### [Task objective]
Report every line of the records below that contains the word "pour".
◆ ◆ ◆ ◆ ◆
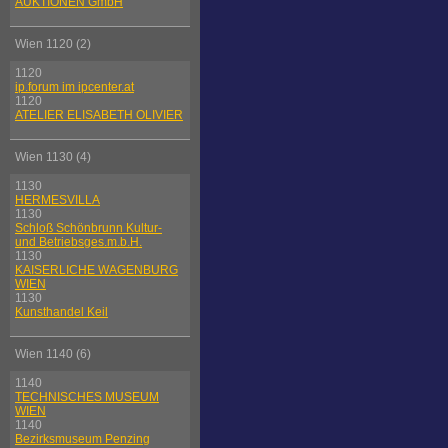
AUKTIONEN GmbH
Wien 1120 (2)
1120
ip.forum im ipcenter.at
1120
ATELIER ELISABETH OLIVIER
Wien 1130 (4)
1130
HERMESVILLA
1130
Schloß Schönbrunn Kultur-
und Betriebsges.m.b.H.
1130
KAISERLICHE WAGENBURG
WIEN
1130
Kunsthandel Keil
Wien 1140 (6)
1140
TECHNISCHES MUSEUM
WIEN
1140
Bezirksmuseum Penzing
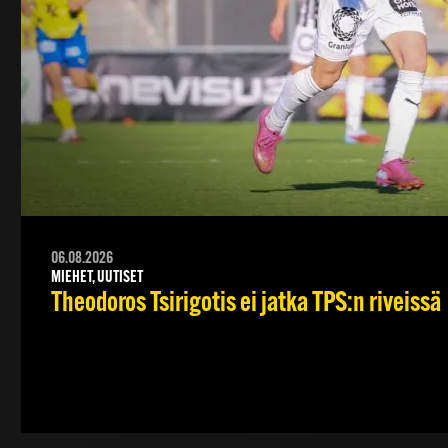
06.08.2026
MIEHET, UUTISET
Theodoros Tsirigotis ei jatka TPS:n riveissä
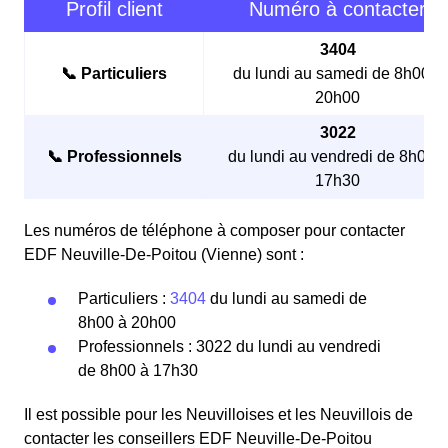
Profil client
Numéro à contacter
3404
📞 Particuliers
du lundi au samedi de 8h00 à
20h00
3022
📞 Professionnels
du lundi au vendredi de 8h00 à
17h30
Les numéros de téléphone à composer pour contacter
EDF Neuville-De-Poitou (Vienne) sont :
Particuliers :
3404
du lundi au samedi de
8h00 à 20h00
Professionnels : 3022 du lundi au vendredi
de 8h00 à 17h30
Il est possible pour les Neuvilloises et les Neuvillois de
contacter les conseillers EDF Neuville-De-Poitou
◆ ◆ ◆ ◆ ◆
### [The answer]
Les numéros de téléphone à composer pour contacter
Il est possible pour les Neuvilloises et les Neuvillois de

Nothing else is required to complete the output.